Glad to see your questions.

  1. MXS = mutually exclusive events. When PSI-Sigma finds two single-exon-splicing (SES) events who share the same Event Region, PSI-Sigma will change SES definition to MXS for these events. MES = multiple-exon-splicing events. Every MES event will have multiple alternative exons in the middle, and every alternative exon will be reported separately as an individual MES records with the same DB_id (database ID) prefix. For example, 12_109637927_109645261_W_ENSMUST00000181527_1 means the first exon of an MES event, whereas 12_109637927_109645261_W_ENSMUST00000181527_2 means the second exon of an MES event. TSS| prefix means transcriptional start/stop side. It was a request from a user who wants to distinguish whether the event is from the first or the last exon.
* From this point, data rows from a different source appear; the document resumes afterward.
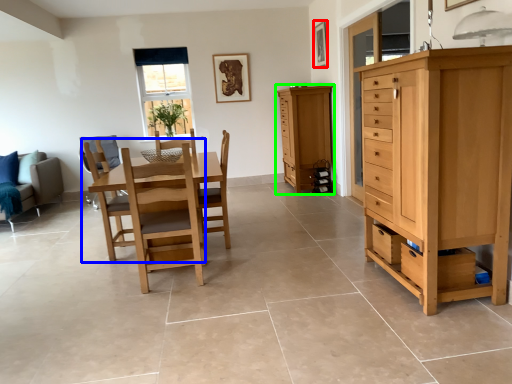 Question: Which is nearer to the picture frame (highlighted by a red box)? chair (highlighted by a blue box) or cabinetry (highlighted by a green box).

Choices:
 (A) chair
 (B) cabinetry

Answer: (B) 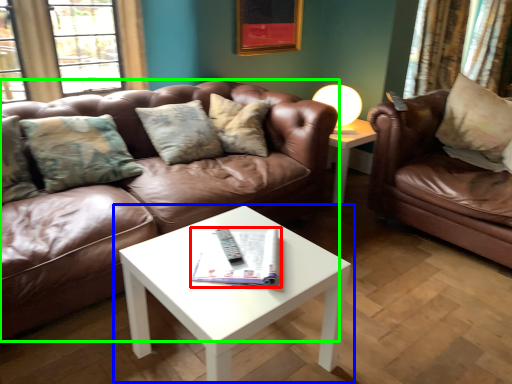 Question: Based on their relative distances, which object is nearer to magazine (highlighted by a red box)? Choose from coffee table (highlighted by a blue box) and studio couch (highlighted by a green box).

Choices:
 (A) coffee table
 (B) studio couch

Answer: (A) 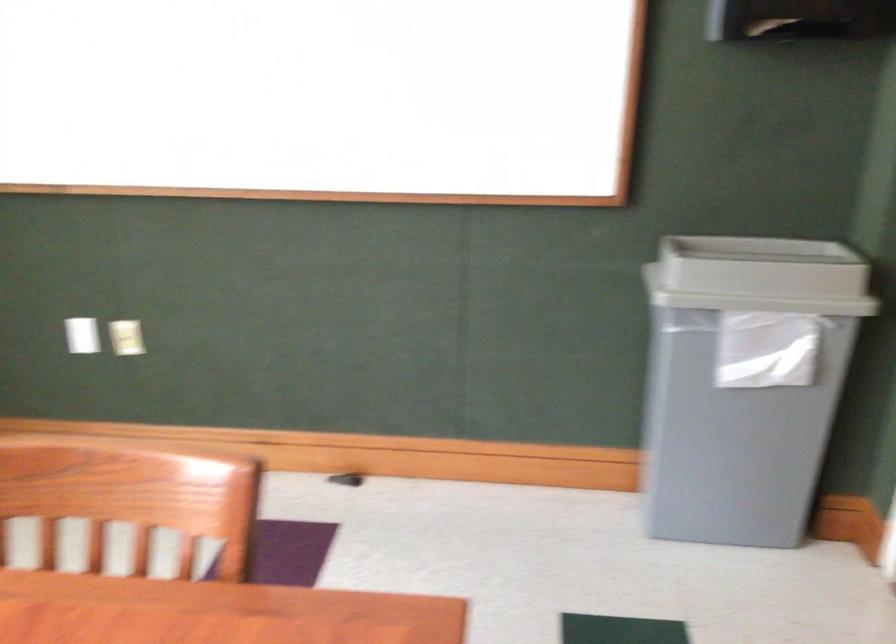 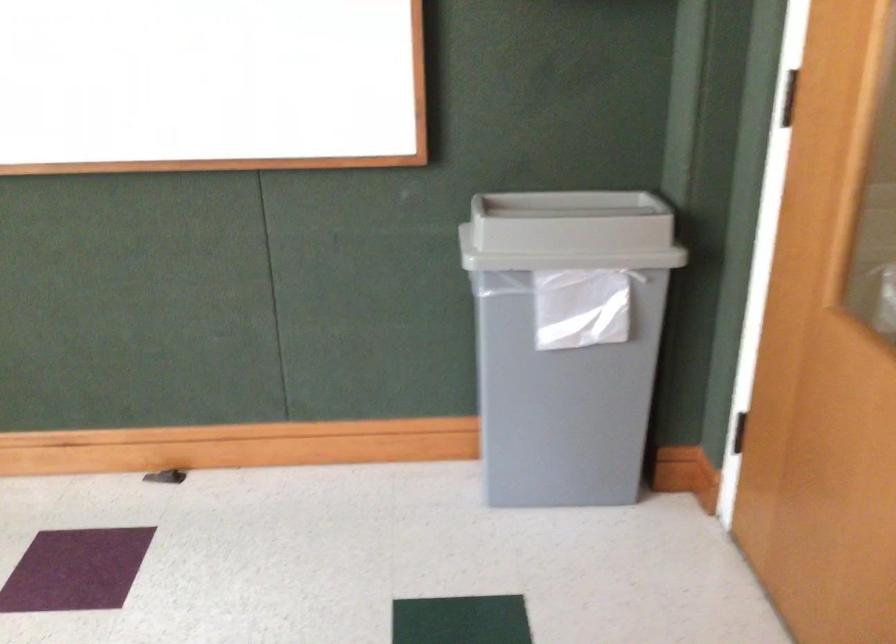 The images are taken continuously from a first-person perspective. In which direction are you moving?

The cameraman walked toward right, forward. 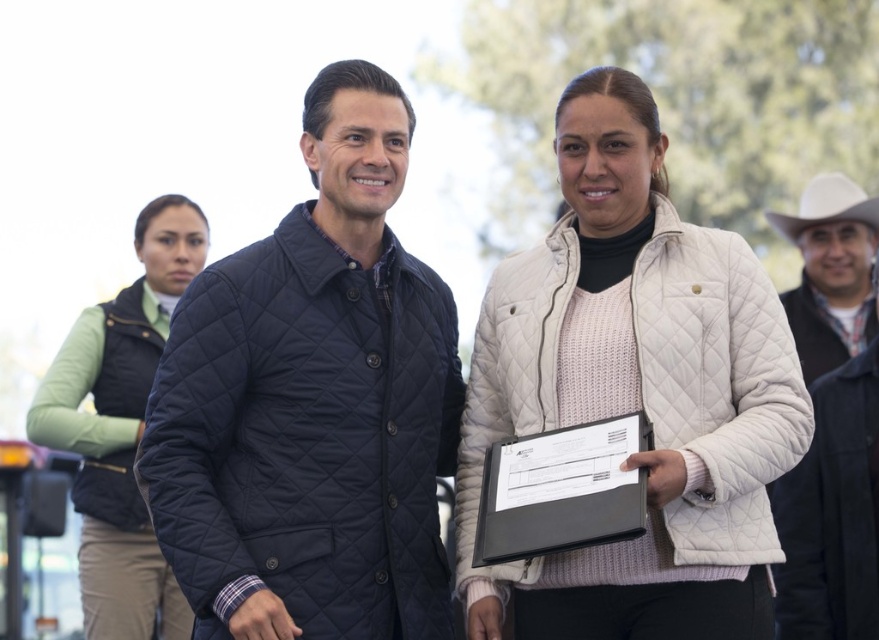 Is navy quilted jacket at center to the left of white quilted jacket at right from the viewer's perspective?

Correct, you'll find navy quilted jacket at center to the left of white quilted jacket at right.

Is navy quilted jacket at center above white quilted jacket at right?

Actually, navy quilted jacket at center is below white quilted jacket at right.

Is point (440, 353) in front of point (874, 572)?

Yes, it is in front of point (874, 572).

This screenshot has height=640, width=879. Find the location of `navy quilted jacket at center`. navy quilted jacket at center is located at coordinates (311, 403).

Which is below, navy quilted jacket at center or white felt cowboy hat at right?

navy quilted jacket at center is below.

This screenshot has width=879, height=640. What do you see at coordinates (311, 403) in the screenshot?
I see `navy quilted jacket at center` at bounding box center [311, 403].

At what (x,y) coordinates should I click in order to perform the action: click on navy quilted jacket at center. Please return your answer as a coordinate pair (x, y). Looking at the image, I should click on (311, 403).

Does white quilted jacket at center have a greater height compared to light green fabric vest at upper left?

No, white quilted jacket at center is not taller than light green fabric vest at upper left.

Does white quilted jacket at center have a larger size compared to light green fabric vest at upper left?

Incorrect, white quilted jacket at center is not larger than light green fabric vest at upper left.

Looking at this image, who is more distant from viewer, (x=604, y=406) or (x=86, y=438)?

The point (x=86, y=438) is behind.

What are the coordinates of `white quilted jacket at center` in the screenshot? It's located at (636, 392).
It is simply a metadata information, so feel free to remove it.
  2. Your drawing perfectly explains the coordinates of SES, IR, A3SS, and A5SS events. Very impressive. For MES and MXS events, the Event Region indicates the "longest intron" (first base of the first intron to the last base of the last intron). Target Exon indicates the coordinates of one of the alternative exons. The idea is that every exon has its own record, so that it's easier to capture exon sequences for downstream analysis.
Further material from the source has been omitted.